#### Exercise aim:
Give back the listing underneath, unchanged and complete.

#### Dataset extract:
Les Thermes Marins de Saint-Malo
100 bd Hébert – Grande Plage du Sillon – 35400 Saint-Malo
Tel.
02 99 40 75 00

#### Output of the task:
Les Thermes Marins de Saint-Malo
100 bd Hébert – Grande Plage du Sillon – 35400 Saint-Malo
Tel.
02 99 40 75 00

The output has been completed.